Kei’s Augustown is a shanty town in Jamaica where old, blind Ma Taffy, sitting on her porch, senses that a terrible danger is coming. When her grandson Kaia comes home from school, his Rastafarian dreadlocks shorn by his teacher, Ma Taffy knows that the ‘Autoclaps’ is on its way.

Augustown is a slim novel it but the involved stories it tells, including that of the real-life Jamaican preacher, Alexander Bedward, who believed that he would fly to heaven and who paved the way for Rastafarianism, have had a slow genesis. ‘This novel took forever because I was so interested in story. I didn’t want the beauty of language to detract from the story. Augustown is purposely stripped down, to focus on the story and what’s happening,’ Kei says. ‘The beginnings of Augustown was a two-stage process. One thing, then a second thing, came together. Kamau Brathwaite is a poet in the Caribbean that I very much look up to, and years ago I was a student at the University of the West Indies and he said: “It is time to write about Bedward.” And I thought, yeah. And, when can you write that story in a different kind of way?’
A conversation with a friend gave him the beginnings of an answer.

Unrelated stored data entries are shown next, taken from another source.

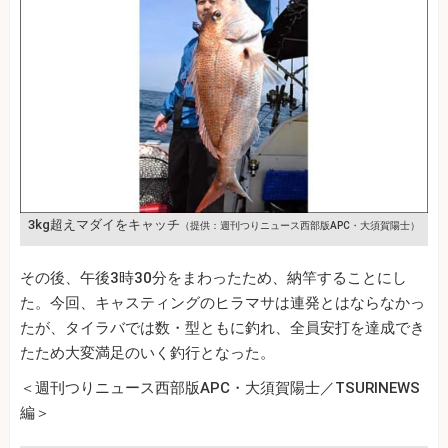
3kg超えマダイをキャッチ
（提供：週刊つりニュース西部版APC・大須賀陽士）
その後、午後3時30分をまわったため、納竿することにし
た。今回、キャスティングのヒラマサは連発とはならなかっ
たが、タイラバでは数・型ともに釣れ、全員安打を達成でき
たため大変満足のいく釣行となった。
＜週刊つりニュース西部版APC・大須賀陽士／TSURINEWS
編＞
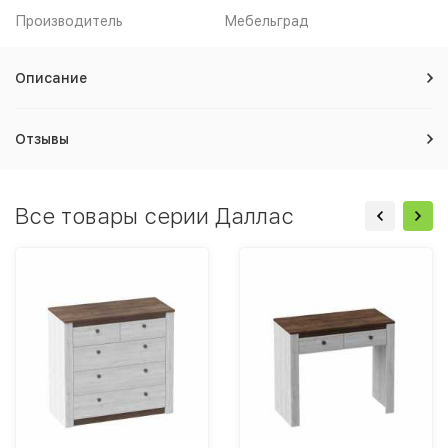
Производитель
Мебельград
Описание
Отзывы
Все товары серии Даллас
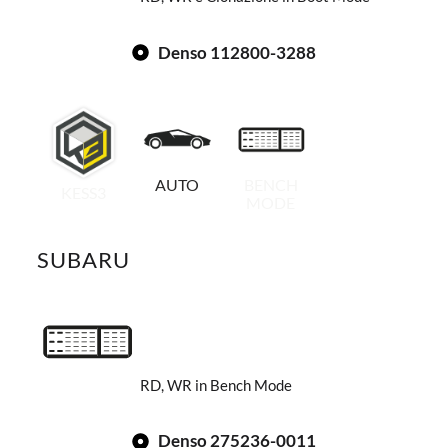
Denso 112800-3288
AUTO
BENCH
KESS3
MODE
SUBARU
RD, WR in Bench Mode
Denso 275236-0011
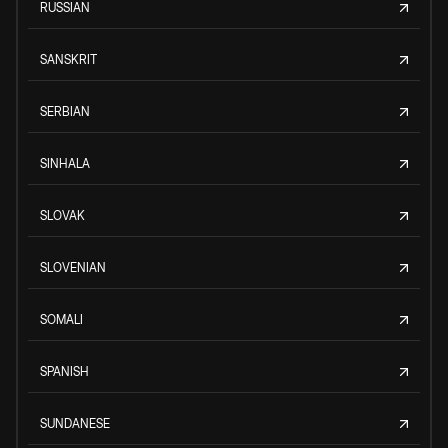
RUSSIAN
SANSKRIT
SERBIAN
SINHALA
SLOVAK
SLOVENIAN
SOMALI
SPANISH
SUNDANESE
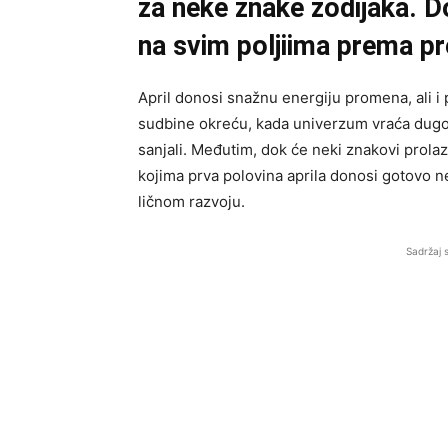
za neke znake zodijaka. Do
na svim poljiima prema pr
April donosi snažnu energiju promena, ali i 
sudbine okreću, kada univerzum vraća dugo
sanjali. Međutim, dok će neki znakovi prolaz
kojima prva polovina aprila donosi gotovo ne
ličnom razvoju.
Sadržaj 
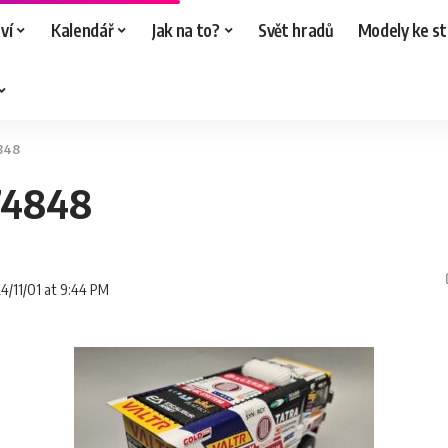
ví
Kalendář
Jak na to?
Svět hradů
Modely ke st
848
74848
24/11/01 at 9:44 PM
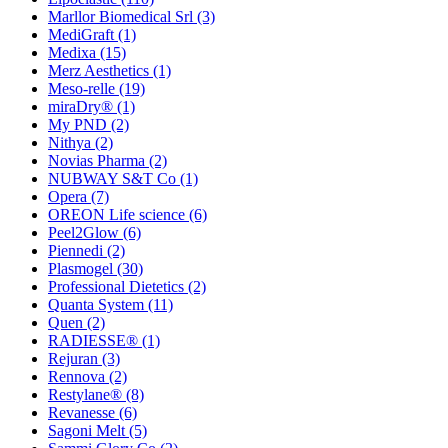
Marllor Biomedical Srl
(3)
MediGraft
(1)
Medixa
(15)
Merz Aesthetics
(1)
Meso-relle
(19)
miraDry®
(1)
My PND
(2)
Nithya
(2)
Novias Pharma
(2)
NUBWAY S&T Co
(1)
Opera
(7)
OREON Life science
(6)
Peel2Glow
(6)
Piennedi
(2)
Plasmogel
(30)
Professional Dietetics
(2)
Quanta System
(11)
Quen
(2)
RADIESSE®
(1)
Rejuran
(3)
Rennova
(2)
Restylane®
(8)
Revanesse
(6)
Sagoni Melt
(5)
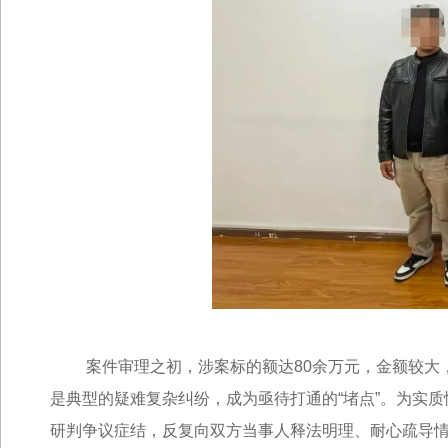
案件审理之初，涉案标的额达80余万元，金额较大，
是典型的疑难复杂纠纷，成为亟待打通的“堵点”。为实
研判争议症结，反复向双方当事人释法明理、耐心疏导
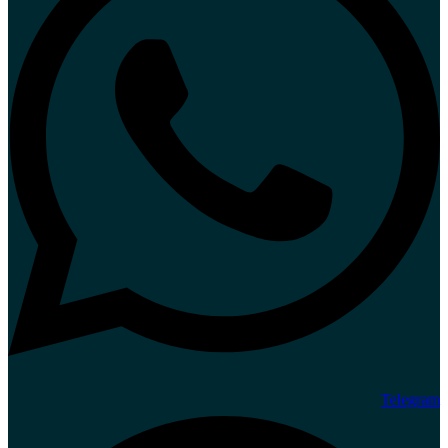
Telegram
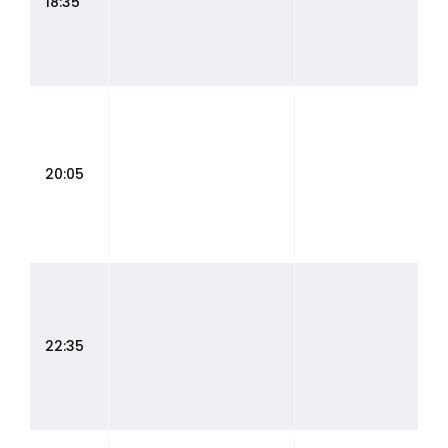
18:35
20:05
22:35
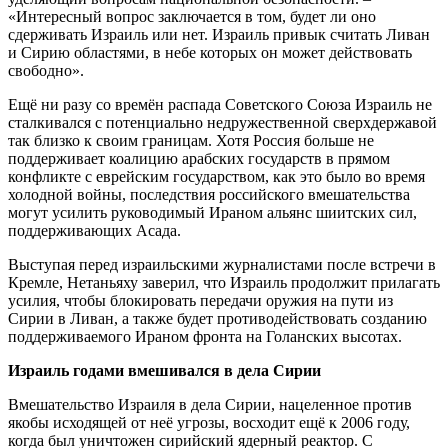
«Интересный вопрос заключается в том, будет ли оно
сдерживать Израиль или нет. Израиль привык считать Ливан
и Сирию областями, в небе которых он может действовать
свободно».
Ещё ни разу со времён распада Советского Союза Израиль не
сталкивался с потенциально недружественной сверхдержавой
так близко к своим границам. Хотя Россия больше не
поддерживает коалицию арабских государств в прямом
конфликте с еврейским государством, как это было во время
холодной войны, последствия российского вмешательства
могут усилить руководимый Ираном альянс шиитских сил,
поддерживающих Асада.
Выступая перед израильскими журналистами после встречи в
Кремле, Нетаньяху заверил, что Израиль продолжит прилагать
усилия, чтобы блокировать передачи оружия на пути из
Сирии в Ливан, а также будет противодействовать созданию
поддерживаемого Ираном фронта на Голанских высотах.
Израиль годами вмешивался в дела Сирии
Вмешательство Израиля в дела Сирии, нацеленное против
якобы исходящей от неё угрозы, восходит ещё к 2006 году,
когда был уничтожен сирийский ядерный реактор. С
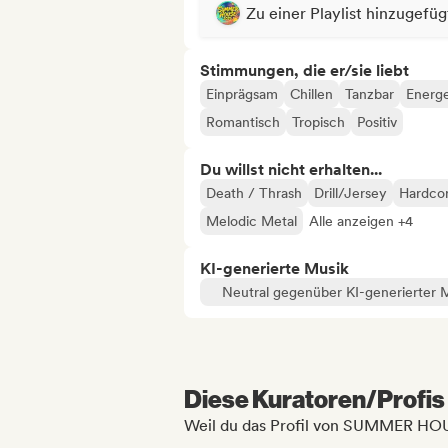
Zu einer Playlist hinzugefüg
Stimmungen, die er/sie liebt
Einprägsam
Chillen
Tanzbar
Energe
Romantisch
Tropisch
Positiv
Du willst nicht erhalten...
Death / Thrash
Drill/Jersey
Hardco
Melodic Metal
Alle anzeigen +4
KI-generierte Musik
Neutral gegenüber KI-generierter 
Diese Kuratoren/Profis 
Weil du das Profil von SUMMER H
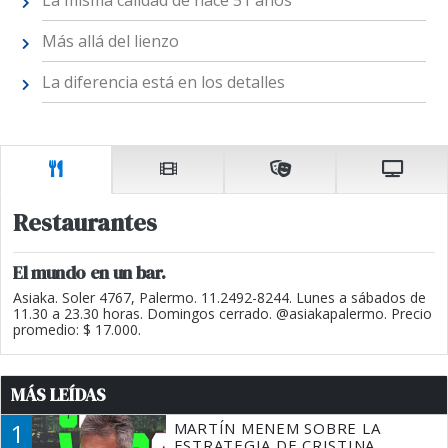
Más allá del lienzo
La diferencia está en los detalles
Restaurantes
El mundo en un bar.
Asiaka. Soler 4767, Palermo. 11.2492-8244. Lunes a sábados de
11.30 a 23.30 horas. Domingos cerrado. @asiakapalermo. Precio
promedio: $ 17.000.
MÁS LEÍDAS
1
MARTÍN MENEM SOBRE LA
ESTRATEGIA DE CRISTINA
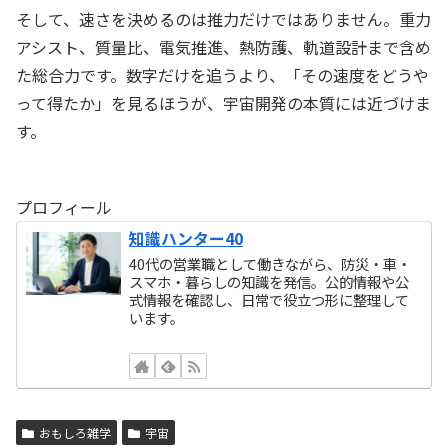
そして、速さを決めるのは推力だけではありません。重力
アシスト、質量比、電気推進、熱防護、軌道設計まで含め
た総合力です。数字だけを追うより、「その速度をどうや
って得たか」を見るほうが、宇宙開発の本質には近づけま
す。
プロフィール
知識ハンター40
40代の営業職として働きながら、防災・車・
スマホ・暮らしの知識を発信。公的情報や公
式情報を確認し、日常で役立つ形に整理して
います。
おもしろ雑学
宇宙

‘And not long after that, another Caribbean poet, younger than me, Ishion Hutchinson, and me were talking,’ recounts Kei. ‘And he is very in the thrall of vocabulary and uses elevated language, but he was telling me this story, this horrific story about how his teacher at school cut off his dreadlocks and his mother went to school and punched the teacher. I’d never heard him slip into Jamaican Creole before... and it was the language he used, to describe this trauma. To tell the story about this boy, and the story of Bedward. These are the two kinds of beginnings, and years later I thought them over and connected between the two stories.’